- _DATA_:
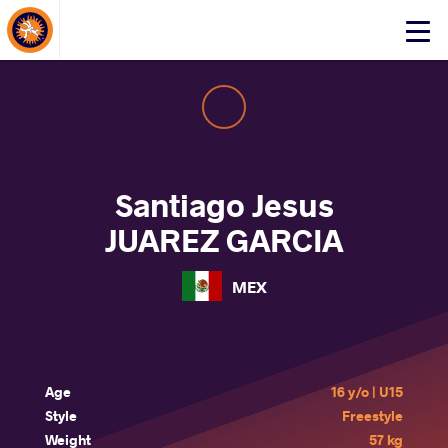
About Events
Click
here
to
open
mobile
menu
Santiago Jesus
JUAREZ GARCIA
MEX
Age
16 y/o | U15
Style
Freestyle
Weight
57 kg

- _EXERCISE AIM_:
Leave out the images and transcribe all the records exactly.

- _OUTPUT OF THE TASK_:
About Events
Click
here
to
open
mobile
menu
Santiago Jesus
JUAREZ GARCIA
MEX
Age
16 y/o | U15
Style
Freestyle
Weight
57 kg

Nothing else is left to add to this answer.